The mistake occurred while Jenna was interviewing singer Pharrell, who was nominated for best original score for the movie “Hidden Figures.”
“I accidentally, in the electricity of the red carpet, which I had never done one before, called ‘Hidden Figures’ ‘Hidden Fences,’” she said on TODAY Monday.
Pharrell’s movie relays the story of three black women in the 1960s who worked at NASA and played a pivotal role in astronaut John Glenn’s orbit into space.
But Jenna mixed the movie’s name with “Fences,” a film based on August Wilson’s play and stars Denzel Washington and Viola Davis.
“I have seen both movies. I thought they were both brilliant. I’ve interviewed cast from both of the movies,” Jenna said, her voice trembling. “And I offended people, I am deeply sorry. It was a mistake because y’all know I am not perfect. I am authentic, but a human.

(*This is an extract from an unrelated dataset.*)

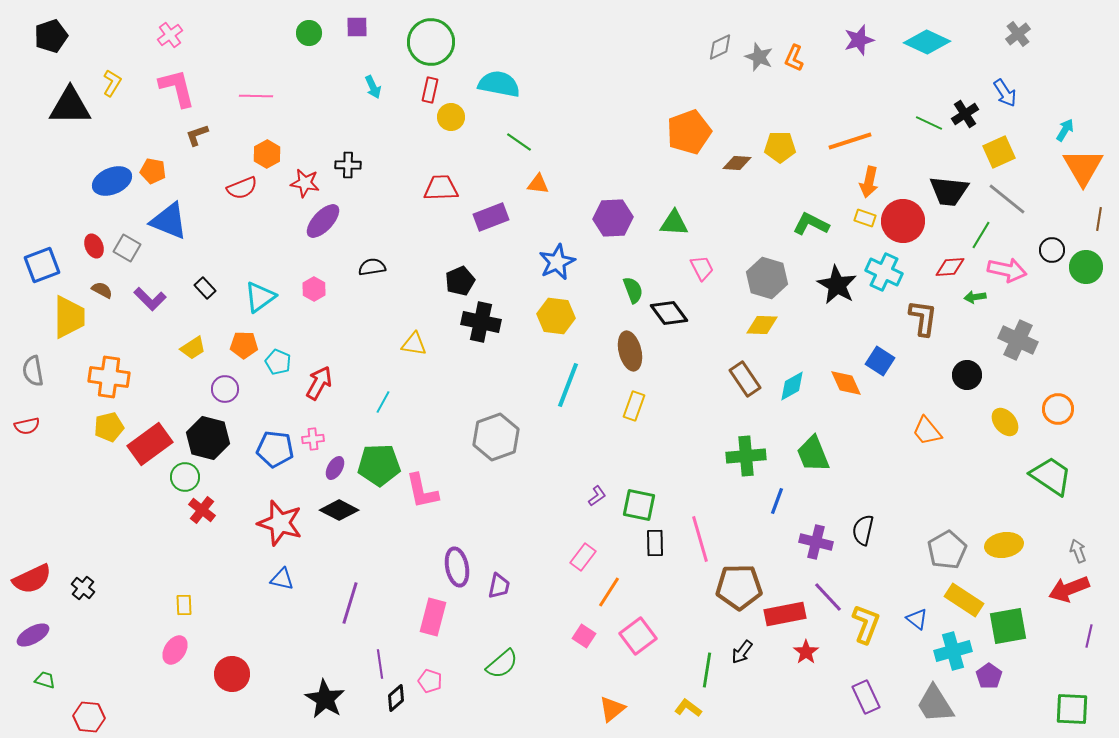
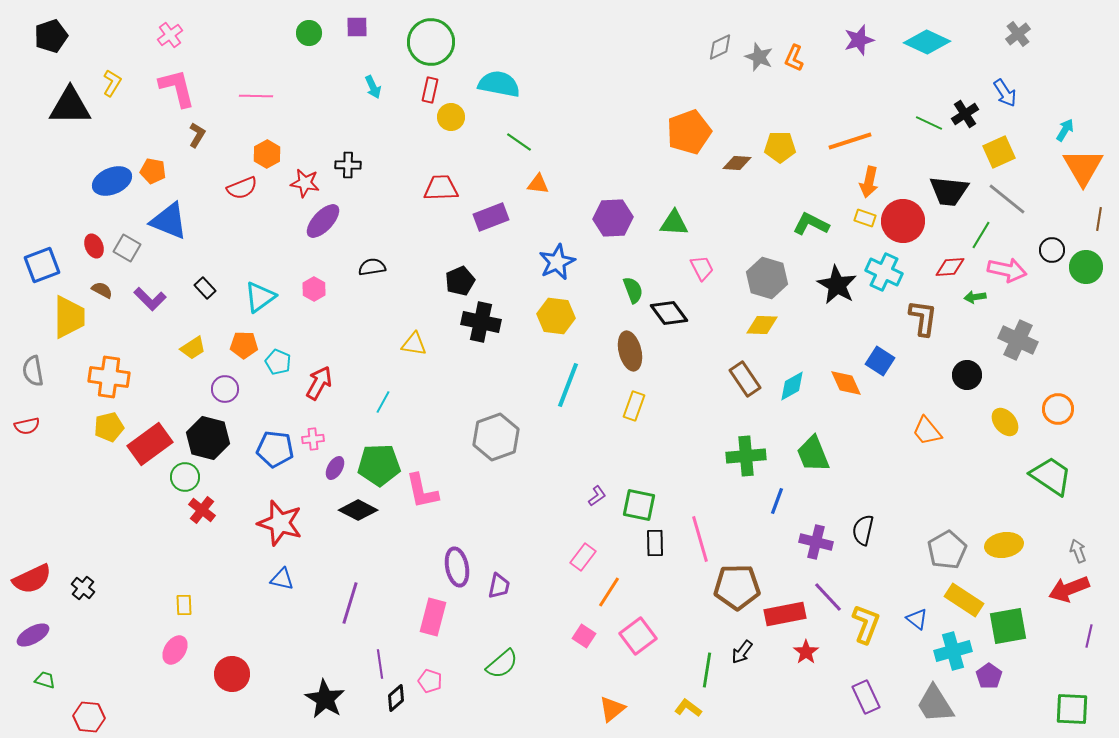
brown L-shape at (197, 135): rotated 140 degrees clockwise
black diamond at (339, 510): moved 19 px right
brown pentagon at (739, 587): moved 2 px left
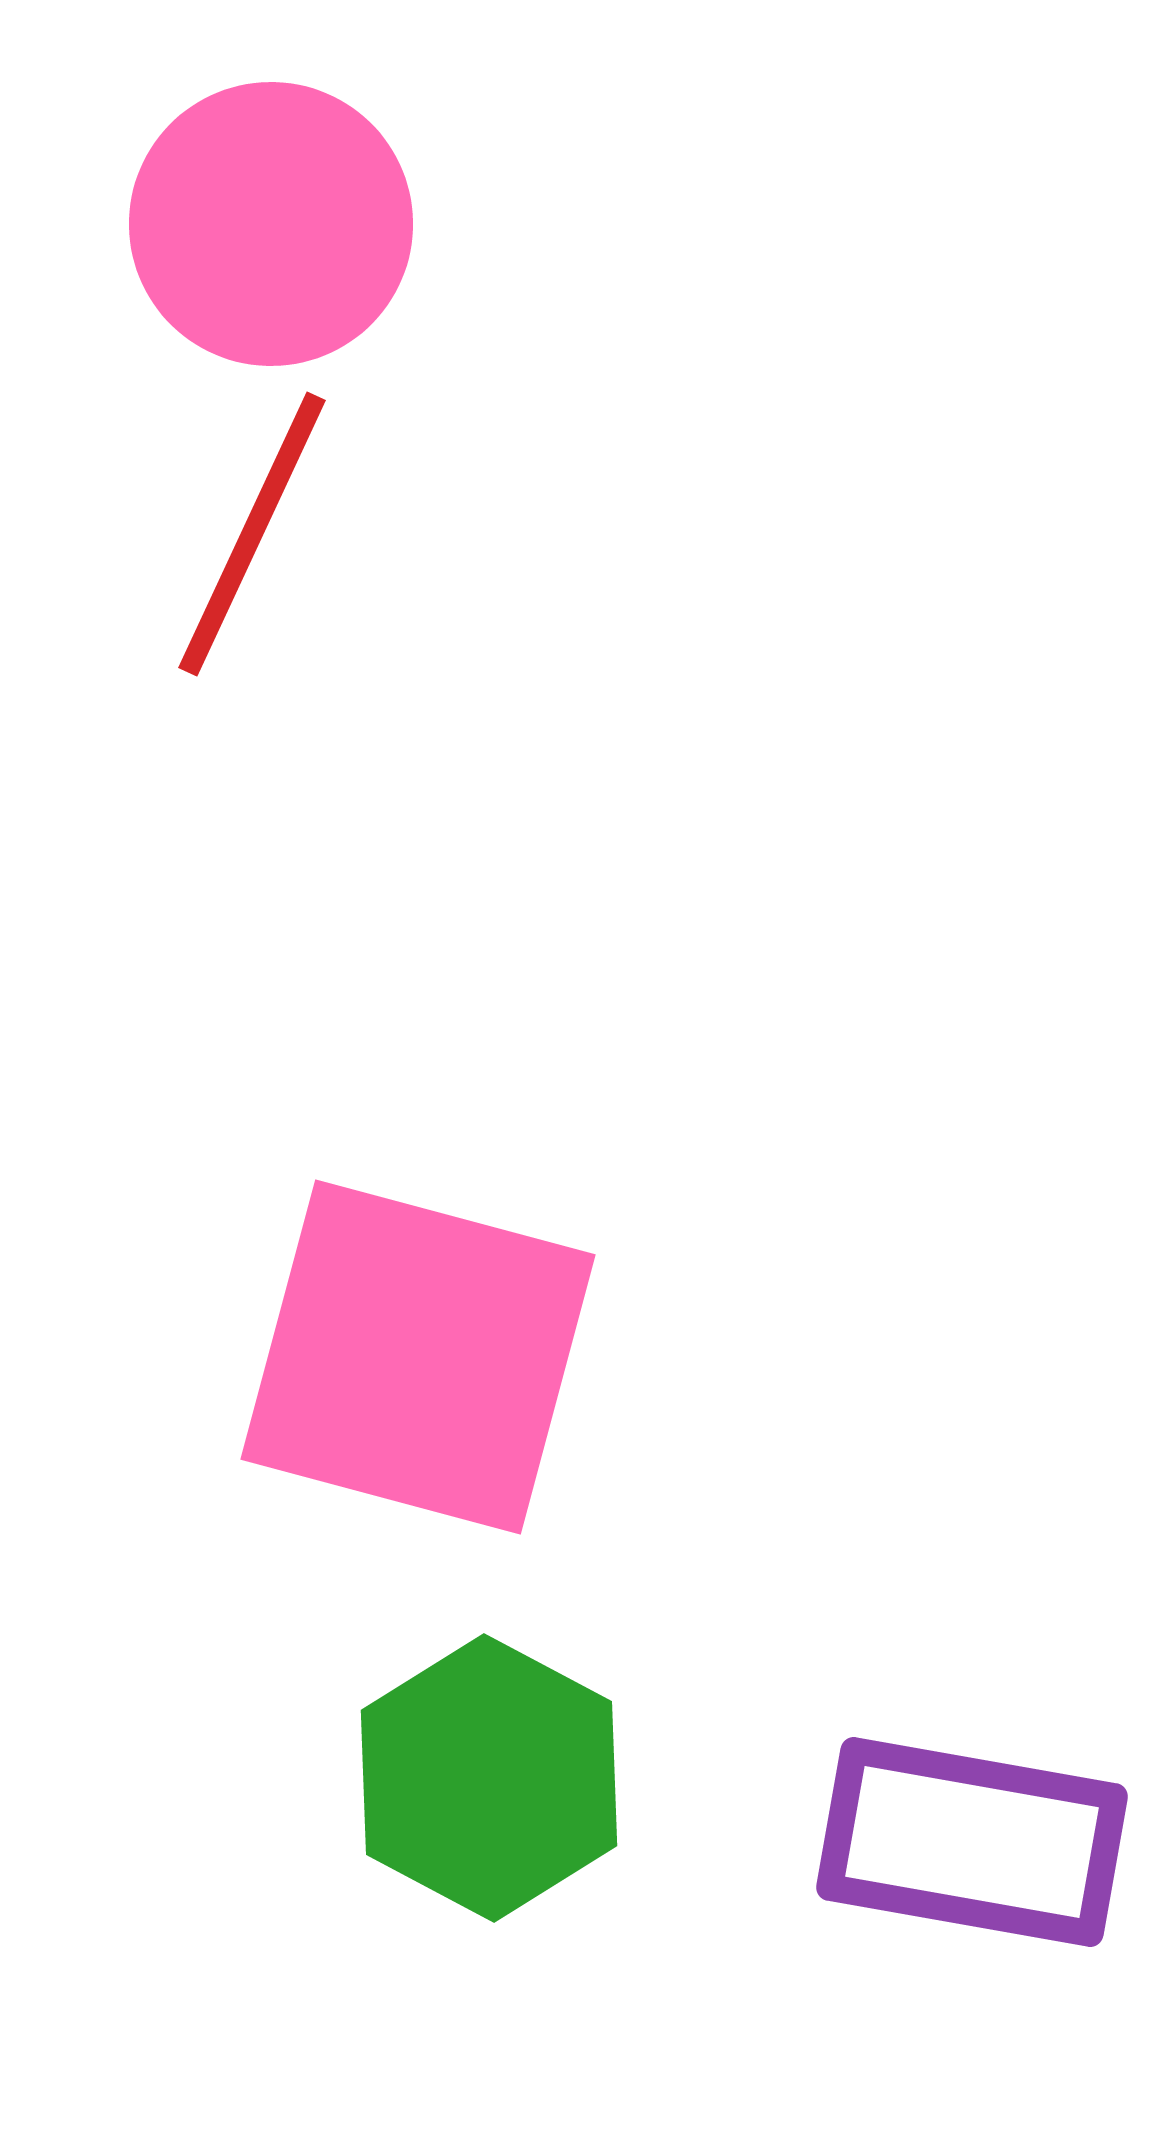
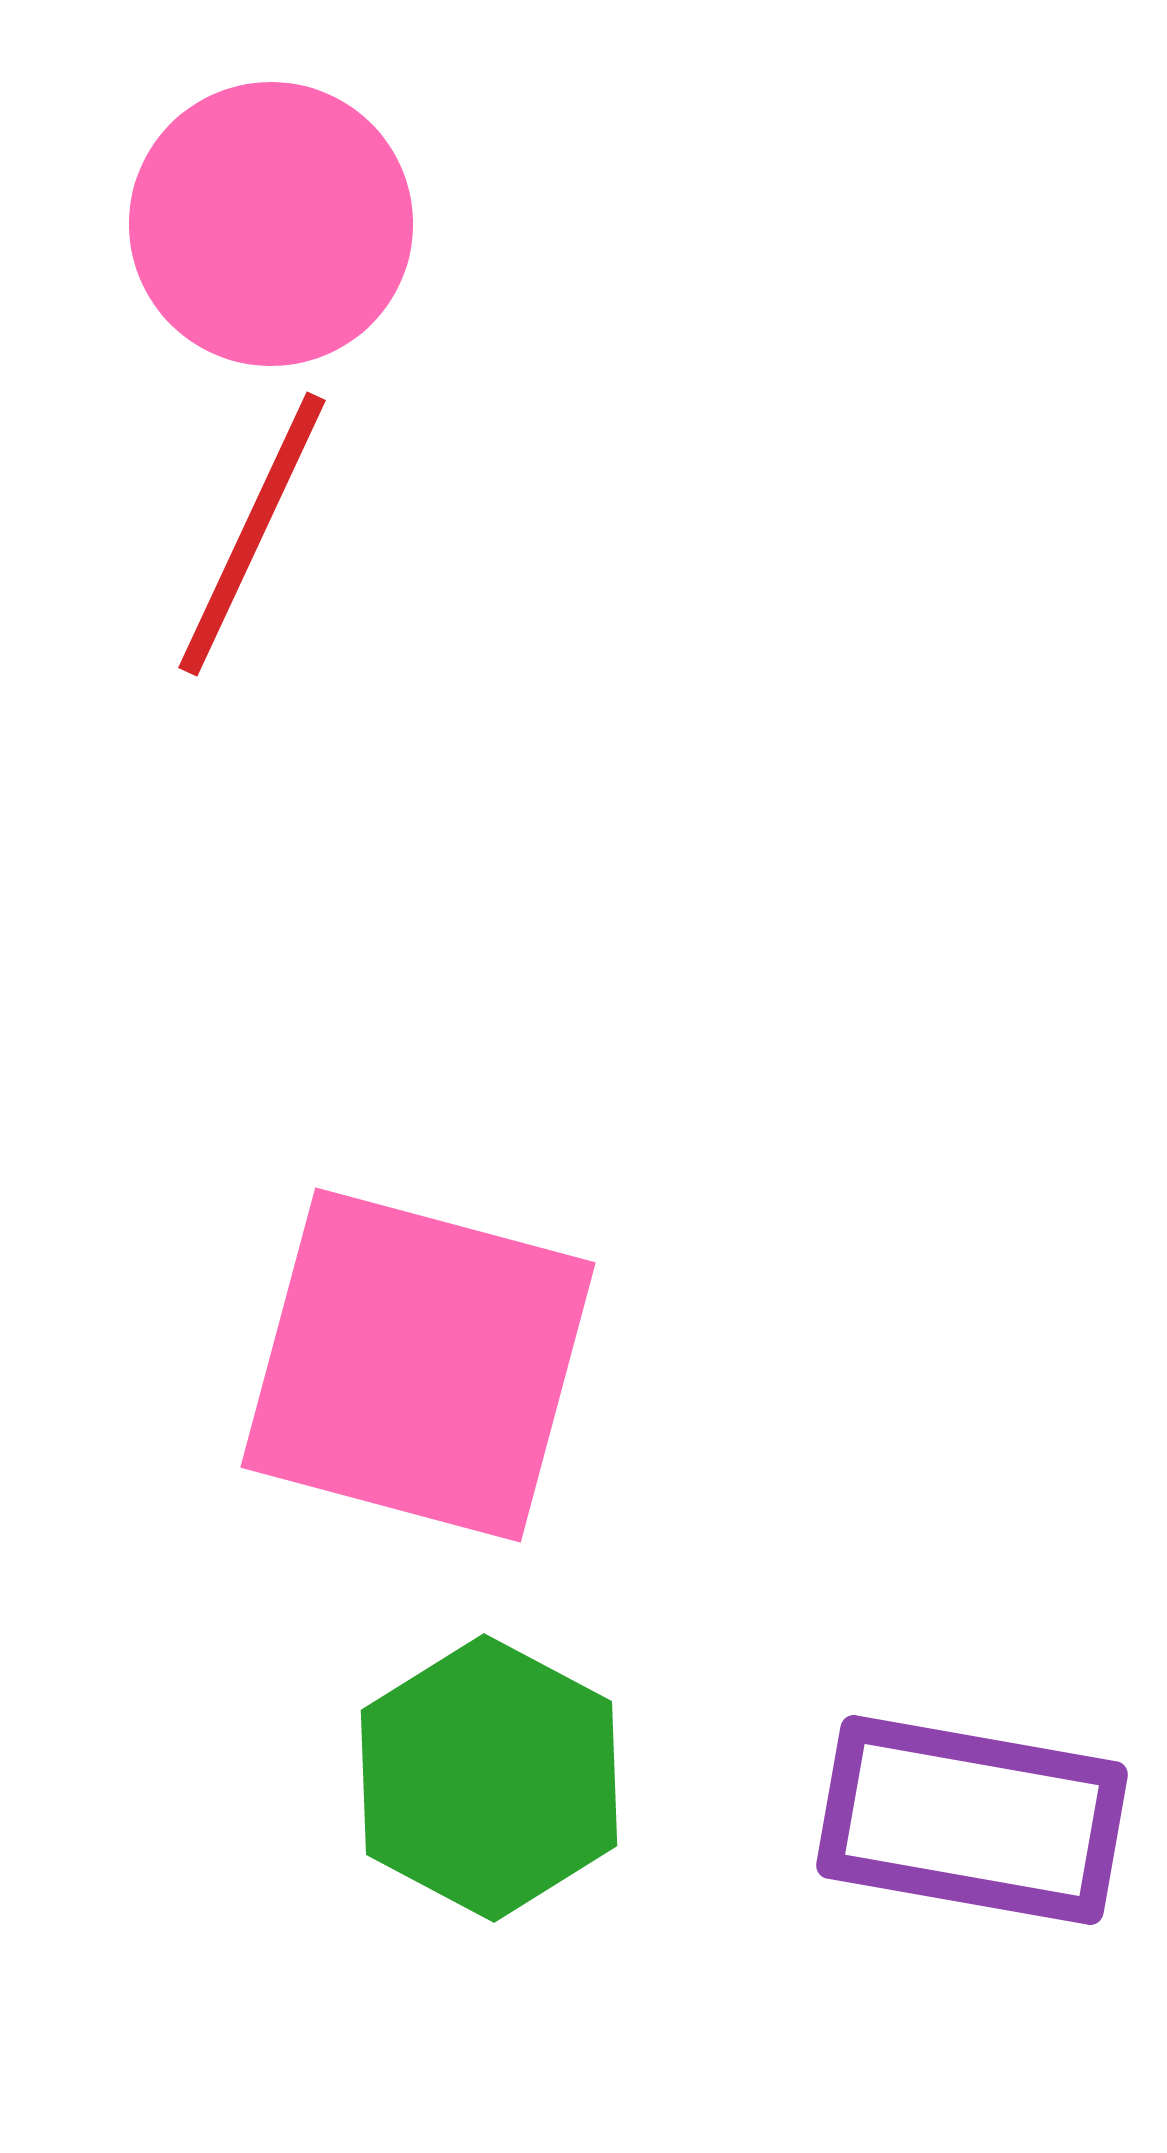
pink square: moved 8 px down
purple rectangle: moved 22 px up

What I didn’t want to do is make anybody feel lesser than who they are.”
On Twitter later, "Hidden Figures" star Octavia Spencer offered Jenna some words of encouragement.
Williams did too.
Jenna wasn’t the only person to get the movie’s name wrong.
Later in the evening, actor Michael Keaton slipped up and called "Hidden Figures" “Hidden Fences” while presenting the award for best supporting actress.
Both Davis and Spencer were nominated in the category.
“I apologize to both the cast, to Pharrell, but it was a mistake, and I hope we can move on,” Jenna added.
The daughter of former President George W. Bush, Jenna said she’s used to taking heat and being in the spotlight, but this time felt different.
“I typically have a pretty thick skin because I’ve lived through a lot, and you can say whatever you want to say about me, but to act that I don’t care about people really hurt,” she said.
TODAY co-anchor Natalie Morales offered her support.
“We’ve all been there," she said, noting that the frenzied red carpet atmosphere can feel like a “mosh pit.”
Al Roker also stood up for his fellow anchor.
“All of us who know you know your heart, and know that that was a mistake,” said Roker.